Sharpening an ax is not difficult, but it does require a basic understanding of how the business end of an ax works. An ax is almost never used to cut perpendicularly through wood fibers; instead, the tool is used to slice into wood at an angle. When an ax strikes a log, the ax head needs to do two things: cut the wood fibers, and eject the chips it creates.

A properly sharpened ax takes both actions into account. To cut the wood fibers, the leading edge of the ax must be sharp. To pop the chips out, the part of the blade just behind the leading edge must have a wedge shape. An ax with too sharp an edge and not enough bevel will cut too deeply and be difficult to remove. An ax with sufficient bevel but not enough edge will be too blunt to bite and will simply glance off the log.

The way to determine the bevel on an ax is to look straight down the bit from the top of the head. The profile should look like a bulging V whose sharp point tapers so that the sides become more parallel.
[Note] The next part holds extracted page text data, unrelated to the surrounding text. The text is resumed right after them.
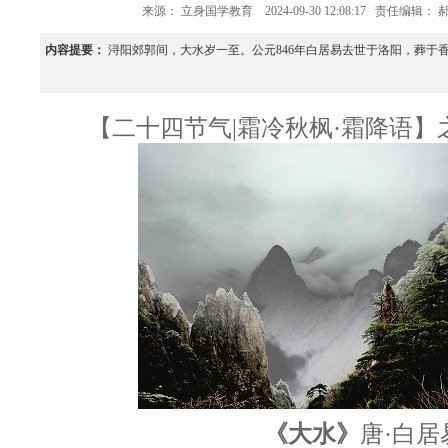
来源：
立身国学教育
2024-09-30 12:08:17
责任编辑： 
内容提要：
浔阳郊郭间，大水岁一至。公元846年白居易去世于洛阳，葬于
【二十四节气|霜冷秋枫·霜降语】
《大水》
唐·白居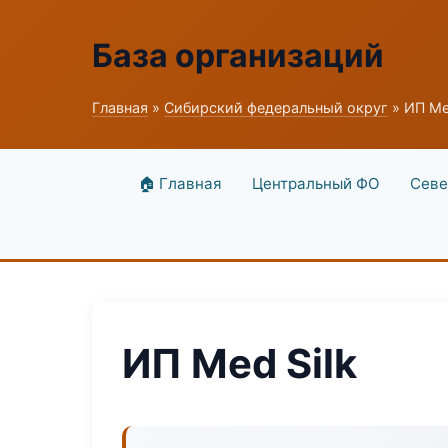
База организаций
Главная
»
Сибирский федеральный округ
» ИП Me
🏠 Главная
Центральный ФО
Севе
ИП Med Silk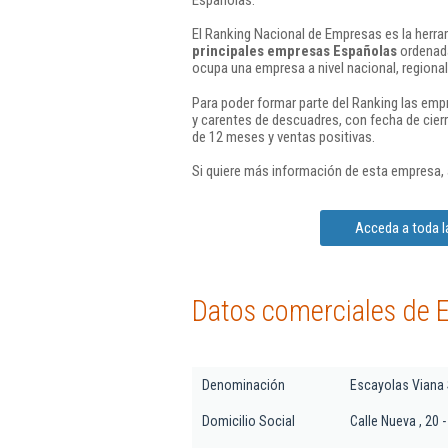
El Ranking Nacional de Empresas es la herram
principales empresas Españolas
ordenada
ocupa una empresa a nivel nacional, regional 
Para poder formar parte del Ranking las em
y carentes de descuadres, con fecha de cier
de 12 meses y ventas positivas.
Si quiere más información de esta empresa,
Acceda a toda l
Datos comerciales de E
Denominación
Escayolas Viana S
Domicilio Social
Calle Nueva , 20 - 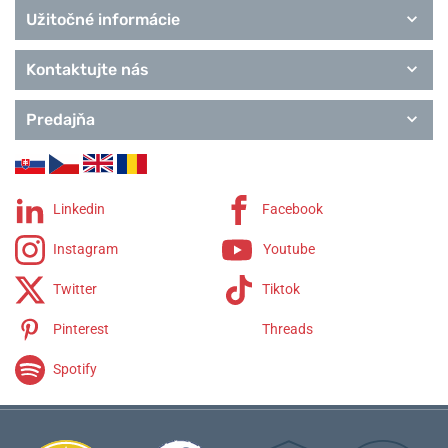
Užitočné informácie
Kontaktujte nás
Predajňa
Linkedin
Facebook
Instagram
Youtube
Twitter
Tiktok
Pinterest
Threads
Spotify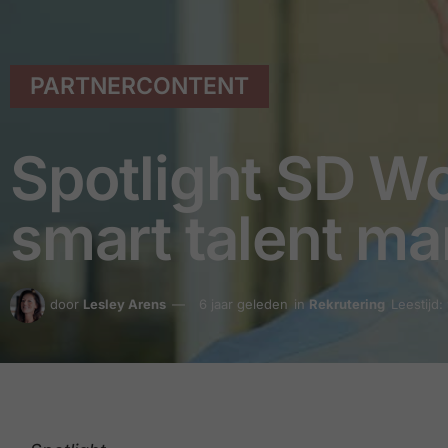
PARTNERCONTENT
Spotlight SD Wo
smart talent m
door
Lesley Arens
6 jaar geleden
in
Rekrutering
Leestijd: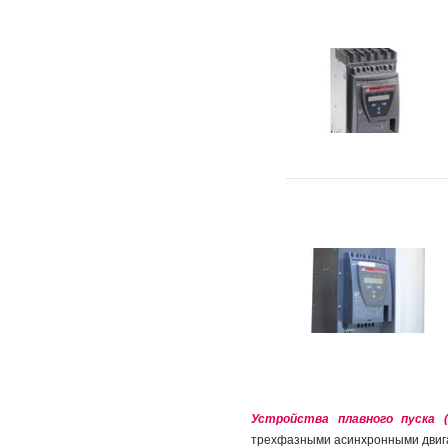
Устройства плавного пуска
трехфазными асинхронными двига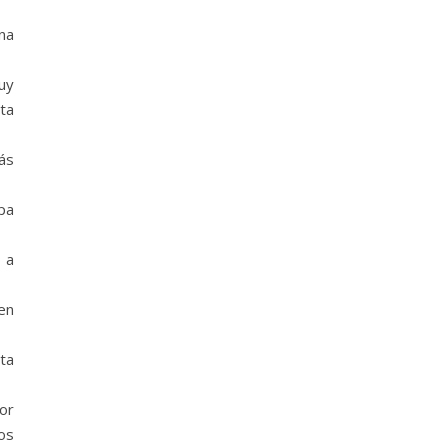
na
uy
ta
ás
opa
 a
 en
ta
or
os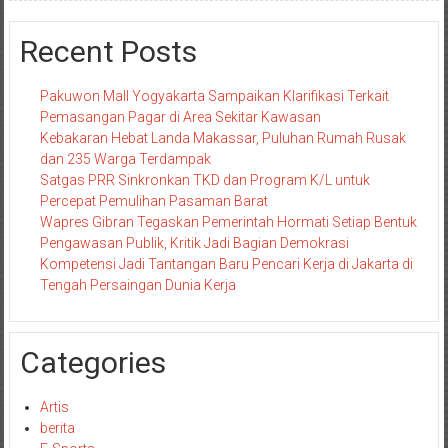
Recent Posts
Pakuwon Mall Yogyakarta Sampaikan Klarifikasi Terkait
Pemasangan Pagar di Area Sekitar Kawasan
Kebakaran Hebat Landa Makassar, Puluhan Rumah Rusak
dan 235 Warga Terdampak
Satgas PRR Sinkronkan TKD dan Program K/L untuk
Percepat Pemulihan Pasaman Barat
Wapres Gibran Tegaskan Pemerintah Hormati Setiap Bentuk
Pengawasan Publik, Kritik Jadi Bagian Demokrasi
Kompetensi Jadi Tantangan Baru Pencari Kerja di Jakarta di
Tengah Persaingan Dunia Kerja
Categories
Artis
berita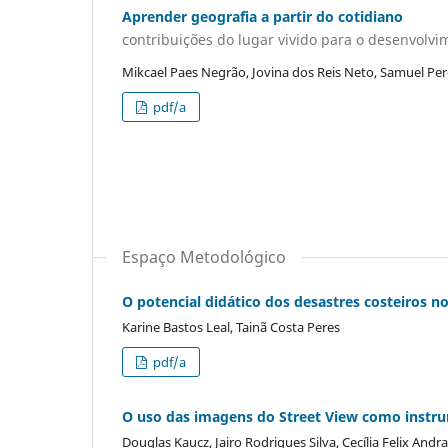
Aprender geografia a partir do cotidiano
contribuições do lugar vivido para o desenvolvi
Mikcael Paes Negrão, Jovina dos Reis Neto, Samuel Pe
pdf/a
Espaço Metodológico
O potencial didático dos desastres costeiros no
Karine Bastos Leal, Tainã Costa Peres
pdf/a
O uso das imagens do Street View como instru
Douglas Kaucz, Jairo Rodrigues Silva, Cecília Felix Andra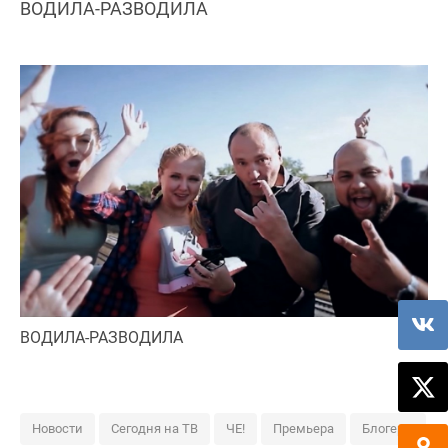
ВОДИЛА-РАЗВОДИЛА
ВОДИЛА-РАЗВОДИЛА
Новости
Сегодня на ТВ
ЧЕ!
Премьера
Блогеры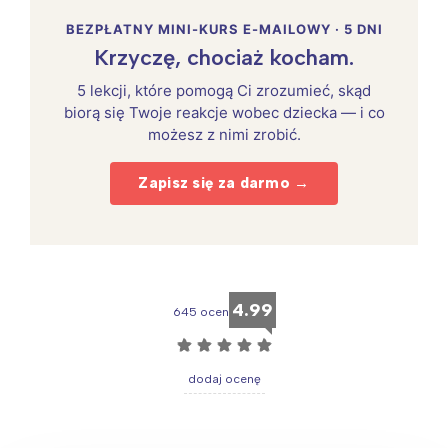
BEZPŁATNY MINI-KURS E-MAILOWY · 5 DNI
Krzyczę, chociaż kocham.
5 lekcji, które pomogą Ci zrozumieć, skąd
biorą się Twoje reakcje wobec dziecka — i co
możesz z nimi zrobić.
Zapisz się za darmo →
4.99
645 ocen
☆
☆
☆
☆
☆
dodaj ocenę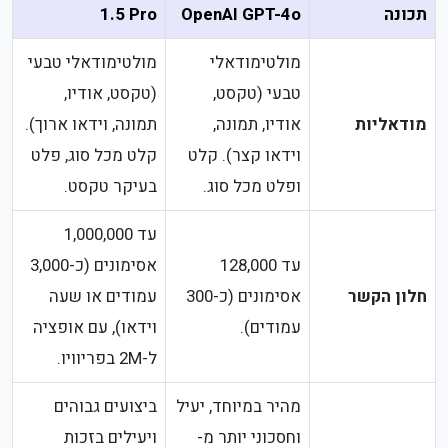
תכונה
OpenAI GPT-4o
1.5 Pro
מולטימודאלי
מולטימודאלי טבעי
טבעי (טקסט,
(טקסט, אודיו,
מודאליות
אודיו, תמונה,
תמונה, וידאו ארוך).
וידאו קצר). קלט
קלט מכל סוג, פלט
ופלט מכל סוג.
בעיקר טקסט.
עד 1,000,000
עד 128,000
אסימונים (כ-3,000
חלון הקשר
אסימונים (כ-300
עמודים או שעה
עמודים).
וידאו), עם אופציה
ל-2M בפריוויו.
מהיר במיוחד, יעיל
ביצועים גבוהים
וחסכוני יותר מ-
ויעילים בזכות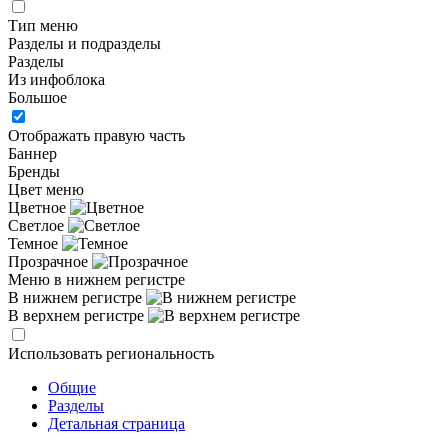
Тип меню
Разделы и подразделы
Разделы
Из инфоблока
Большое
Отображать правую часть
Баннер
Бренды
Цвет меню
Цветное
Светлое
Темное
Прозрачное
Меню в нижнем регистре
В нижнем регистре
В верхнем регистре
Использовать региональность
Общие
Разделы
Детальная страница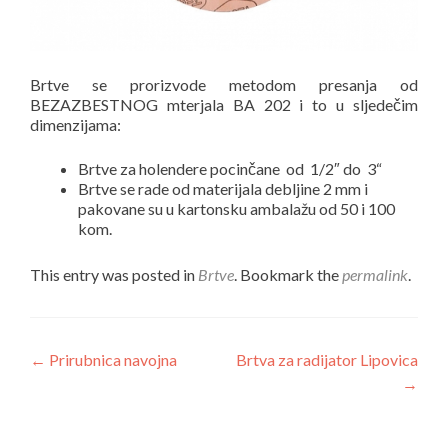
Brtve se prorizvode metodom presanja od
BEZAZBESTNOG mterjala BA 202 i to u sljedečim
dimenzijama:
Brtve za holendere pocinčane od 1/2″ do 3“
Brtve se rade od materijala debljine 2 mm i
pakovane su u kartonsku ambalažu od 50 i 100
kom.
This entry was posted in
Brtve
. Bookmark the
permalink
.
Navigacija
←
Prirubnica navojna
Brtva za radijator Lipovica
→
objava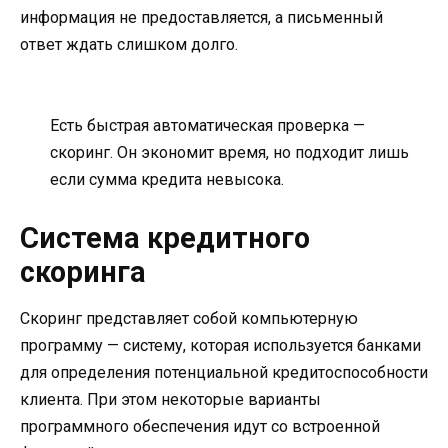
информация не предоставляется, а письменный
ответ ждать слишком долго.
Есть быстрая автоматическая проверка —
скоринг. Он экономит время, но подходит лишь
если сумма кредита невысока.
Система кредитного
скоринга
Скоринг представляет собой компьютерную
программу — систему, которая используется банками
для определения потенциальной кредитоспособности
клиента. При этом некоторые варианты
программного обеспечения идут со встроенной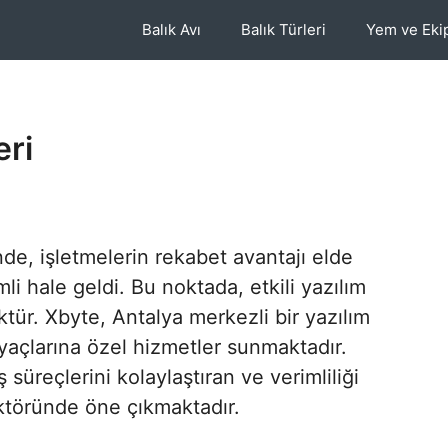
Balık Avı
Balık Türleri
Yem ve Ek
eri
nde, işletmelerin rekabet avantajı elde
 hale geldi. Bu noktada, etkili yazılım
tür. Xbyte, Antalya merkezli bir yazılım
tiyaçlarına özel hizmetler sunmaktadır.
ş süreçlerini kolaylaştıran ve verimliliği
ektöründe öne çıkmaktadır.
An ax with a good bevel should only need to be touched up from time to time, but an ax with a poor bevel will require some time and elbow grease to restore. High-speed grinders should be avoided religiously for bringing dull axes back, as the heat they generate will change the temper of the harder steel found in the ax’s bit. A mill bastard file is a far better tool to use.

Start the process of sharpening your ax by clamping the ax head down on a flat surface. Then, while wearing gloves, run the file into the cutting edge at the desired edge bevel angle – 15 degrees is a good goal. Since you’re running your hands toward the sharp edge of the ax, it’s a good idea to make a guard by sliding a piece of leather or stiff cardboard onto the tang of the file; this will protect your fingers.

Proper sharpening strokes will take some practice, and it is important, as with most filing, that your stroke be smooth, steady, and, most critically, straight. Each fan-shaped stroke should start at one of the bit corners and end at the center of the bit. Keep count of your strokes, and after ten or so, do ten strokes from the other corner toward the center. Unclamp the head and examine the bevel profile. The filed side will be shiny, and you’ll see a slight burr pushed over to the unfiled side. Then turn the bit over and do the same number of strokes on the other side at the same angle and in the same manner. Unclamp the ax head and, looking down the bit from the top, examine the bevel profile. Are you getting the angle right? Are you filing evenly on both sides? To assist in these determinations, you can make yourself a filing template out of a piece of wood or cardboard. Use the illustration provided here to get started. Fit the template over your bevel to check your work.

Once the filing is done, hone and polish the bit with a whetstone. Start at the edge and rub the stone along the edge in a circular motion, then turn the ax over and do the other side. Be sure you use either oil or water with your stone to float away the metal particles (generally oil for man-made carborundum type stones and water for natural stones).
When you’ve done both sides, place your fingernail against the edge. The edge should be sharp enough to bite into your fingernail.

Carl Demrow is a trail consultant and carpenter when he’s not busy tending his woodlot in Washington, Vermont.

 
Discussion
  1. tom collins → in russiaville in.
    Dec 19, 2011

    I like your tricks of the trade page. I found it yesterday and for some reason did not write it down. Boy was I glad I found it again today. THANKS

  2. Bill Titterington → in Carrollton, TX
    Aug 24, 2014

    I didn’t invent this idea, but it makes sense to me when creating the proper angle on the bit.  Clamp the axe with the pole on the bench and the edge on top of a piece of wood.  The thickness of the wood determines the angle of the edge being sharpened. Then you only have to keep the file parallel to the workbench.